Your task is to copy each line of the material below that includes "villain".

=== Section Start ===

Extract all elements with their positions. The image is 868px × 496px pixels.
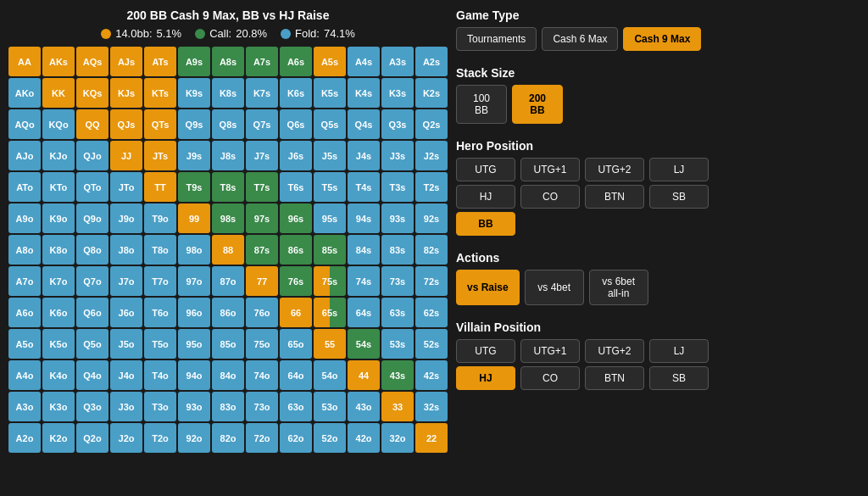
- grid-cell[interactable]: K8s: [212, 78, 244, 108]
- grid-cell[interactable]: JTo: [110, 172, 142, 202]
- grid-cell[interactable]: Q2o: [76, 423, 108, 453]
- grid-cell[interactable]: ATo: [8, 172, 41, 202]
- grid-cell[interactable]: 72s: [415, 266, 448, 296]
- btn-vs-6bet[interactable]: vs 6betall-in: [589, 270, 648, 305]
- grid-cell[interactable]: 62s: [415, 298, 448, 327]
- grid-cell[interactable]: A8s: [212, 47, 244, 76]
- btn-cash9max[interactable]: Cash 9 Max: [623, 27, 701, 51]
- btn-villain-utg[interactable]: UTG: [456, 339, 515, 363]
- btn-villain-sb[interactable]: SB: [649, 366, 709, 390]
- grid-cell[interactable]: 66: [280, 298, 312, 327]
- grid-cell[interactable]: Q9o: [76, 203, 108, 233]
- grid-cell[interactable]: K5s: [314, 78, 346, 108]
- grid-cell[interactable]: J8o: [110, 235, 142, 265]
- grid-cell[interactable]: 64s: [348, 298, 380, 327]
- grid-cell[interactable]: 97s: [246, 203, 278, 233]
- grid-cell[interactable]: A5s: [314, 47, 346, 76]
- grid-cell[interactable]: AJo: [8, 141, 41, 170]
- grid-cell[interactable]: KK: [42, 78, 75, 108]
- grid-cell[interactable]: J9s: [178, 141, 210, 170]
- grid-cell[interactable]: J4o: [110, 360, 142, 390]
- grid-cell[interactable]: J2o: [110, 423, 142, 453]
- grid-cell[interactable]: 42s: [415, 360, 448, 390]
- grid-cell[interactable]: 92s: [415, 203, 448, 233]
- grid-cell[interactable]: 85s: [314, 235, 346, 265]
- grid-cell[interactable]: 95s: [314, 203, 346, 233]
- btn-villain-hj[interactable]: HJ: [456, 366, 515, 390]
- grid-cell[interactable]: A4o: [8, 360, 41, 390]
- grid-cell[interactable]: K2s: [415, 78, 448, 108]
- grid-cell[interactable]: Q2s: [415, 109, 448, 139]
- btn-hero-co[interactable]: CO: [520, 185, 580, 209]
- grid-cell[interactable]: 32s: [415, 392, 448, 421]
- grid-cell[interactable]: 55: [314, 329, 346, 359]
- grid-cell[interactable]: 93o: [178, 392, 210, 421]
- grid-cell[interactable]: 75s: [314, 266, 346, 296]
- grid-cell[interactable]: J7o: [110, 266, 142, 296]
- grid-cell[interactable]: 92o: [178, 423, 210, 453]
- btn-hero-lj[interactable]: LJ: [649, 158, 709, 181]
- grid-cell[interactable]: J4s: [348, 141, 380, 170]
- grid-cell[interactable]: K9s: [178, 78, 210, 108]
- btn-hero-bb[interactable]: BB: [456, 212, 515, 236]
- btn-200bb[interactable]: 200BB: [512, 85, 563, 124]
- grid-cell[interactable]: A7s: [246, 47, 278, 76]
- btn-hero-utg[interactable]: UTG: [456, 158, 515, 181]
- grid-cell[interactable]: K4s: [348, 78, 380, 108]
- grid-cell[interactable]: Q9s: [178, 109, 210, 139]
- grid-cell[interactable]: A2o: [8, 423, 41, 453]
- grid-cell[interactable]: 86o: [212, 298, 244, 327]
- btn-vs-4bet[interactable]: vs 4bet: [525, 270, 584, 305]
- grid-cell[interactable]: 84o: [212, 360, 244, 390]
- grid-cell[interactable]: 65s: [314, 298, 346, 327]
- grid-cell[interactable]: K5o: [42, 329, 75, 359]
- grid-cell[interactable]: 54o: [314, 360, 346, 390]
- grid-cell[interactable]: K7s: [246, 78, 278, 108]
- grid-cell[interactable]: 43s: [381, 360, 414, 390]
- grid-cell[interactable]: Q8o: [76, 235, 108, 265]
- grid-cell[interactable]: 65o: [280, 329, 312, 359]
- grid-cell[interactable]: 99: [178, 203, 210, 233]
- grid-cell[interactable]: 54s: [348, 329, 380, 359]
- grid-cell[interactable]: KQo: [42, 109, 75, 139]
- grid-cell[interactable]: J5o: [110, 329, 142, 359]
- grid-cell[interactable]: 88: [212, 235, 244, 265]
- grid-cell[interactable]: T9o: [144, 203, 176, 233]
- grid-cell[interactable]: 74s: [348, 266, 380, 296]
- grid-cell[interactable]: AJs: [110, 47, 142, 76]
- grid-cell[interactable]: KTs: [144, 78, 176, 108]
- grid-cell[interactable]: 85o: [212, 329, 244, 359]
- grid-cell[interactable]: 82o: [212, 423, 244, 453]
- grid-cell[interactable]: J6o: [110, 298, 142, 327]
- grid-cell[interactable]: 87s: [246, 235, 278, 265]
- grid-cell[interactable]: 52o: [314, 423, 346, 453]
- grid-cell[interactable]: AKs: [42, 47, 75, 76]
- grid-cell[interactable]: QTo: [76, 172, 108, 202]
- grid-cell[interactable]: Q6s: [280, 109, 312, 139]
- btn-villain-utg1[interactable]: UTG+1: [520, 339, 580, 363]
- grid-cell[interactable]: 63o: [280, 392, 312, 421]
- grid-cell[interactable]: T8s: [212, 172, 244, 202]
- grid-cell[interactable]: A3s: [381, 47, 414, 76]
- grid-cell[interactable]: Q5s: [314, 109, 346, 139]
- grid-cell[interactable]: T3o: [144, 392, 176, 421]
- grid-cell[interactable]: 42o: [348, 423, 380, 453]
- grid-cell[interactable]: J7s: [246, 141, 278, 170]
- grid-cell[interactable]: Q8s: [212, 109, 244, 139]
- grid-cell[interactable]: T4o: [144, 360, 176, 390]
- grid-cell[interactable]: 53s: [381, 329, 414, 359]
- grid-cell[interactable]: 33: [381, 392, 414, 421]
- grid-cell[interactable]: 74o: [246, 360, 278, 390]
- grid-cell[interactable]: T4s: [348, 172, 380, 202]
- grid-cell[interactable]: 76s: [280, 266, 312, 296]
- grid-cell[interactable]: 98s: [212, 203, 244, 233]
- grid-cell[interactable]: AQo: [8, 109, 41, 139]
- grid-cell[interactable]: J3o: [110, 392, 142, 421]
- btn-hero-sb[interactable]: SB: [649, 185, 709, 209]
- grid-cell[interactable]: ATs: [144, 47, 176, 76]
- grid-cell[interactable]: T6o: [144, 298, 176, 327]
- btn-villain-co[interactable]: CO: [520, 366, 580, 390]
- grid-cell[interactable]: JJ: [110, 141, 142, 170]
- grid-cell[interactable]: 63s: [381, 298, 414, 327]
- grid-cell[interactable]: J9o: [110, 203, 142, 233]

=== Section End ===

== Reply to the exercise ==
- btn-villain-utg[interactable]: UTG: [456, 339, 515, 363]
- btn-villain-sb[interactable]: SB: [649, 366, 709, 390]
- btn-villain-hj[interactable]: HJ: [456, 366, 515, 390]
- btn-villain-utg1[interactable]: UTG+1: [520, 339, 580, 363]
- btn-villain-co[interactable]: CO: [520, 366, 580, 390]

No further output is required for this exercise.